Elegí para esa noche una tanga roja en forma de araña, unas medias de red del mismo color sujetadas por un liguero que hacía juego con todo, mi bra favorito de color blanco todo cubierto por una falda corta y una blusa. Llegó puntual a la cita y al verme exclamó: “Waooo chiquita, te ves preciosa”, me tomó de la cintura y me acercó a su cuerpo dandome un profundo beso que me hizo estremecer. Mi nerviosismo de toda la tarde se acentuó más y él lo notó. “Te noto nerviosa”, me dijo, y yo le contesté que sí, que un poco. “vamos, relajate que hoy quiero complacerte y hacerte mía”, replicó.

¿Quieres hacerme tuya? De qué manera le pregunté. Me sonrió y me explicó: “Bueno, como te dije por teléfono, te he estado pensando y deseaba estar contigo”. “Me gusta cómo me recibes y el trato que me das por eso deseaba estar contigo” concluyó.

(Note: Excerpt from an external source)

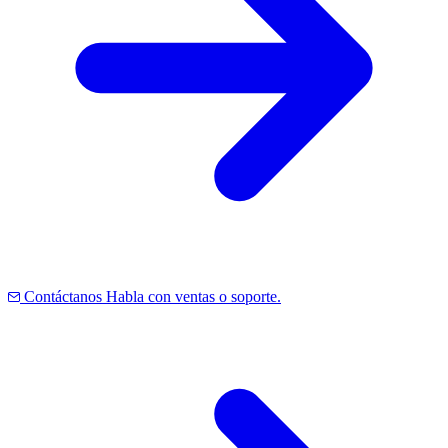
Contáctanos
Habla con ventas o soporte.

Cuando me dijo que me deseaba sentí un ligero cosquilleo en mi cuerpo, mis pequeños pezones se endurecieron en señal de que me estaba excitando. Si algo me pone cachonda es escuchar palabras que me hacen sentir bien y, mi “amante”, seguramente lo sabía porque desde ese momento me empezó a tratar como la hembrita que siempre he querido ser.

“A ver, muestrame lo que tienes para mí”, me señaló al momento que se sentaba en el sofá. Al decir esto, me quité la blusa y la falda que me había puesto para recibirlo y me paré enfrente de él caminado de manera sexy con las zapatillas con tacón alto que me había puesto.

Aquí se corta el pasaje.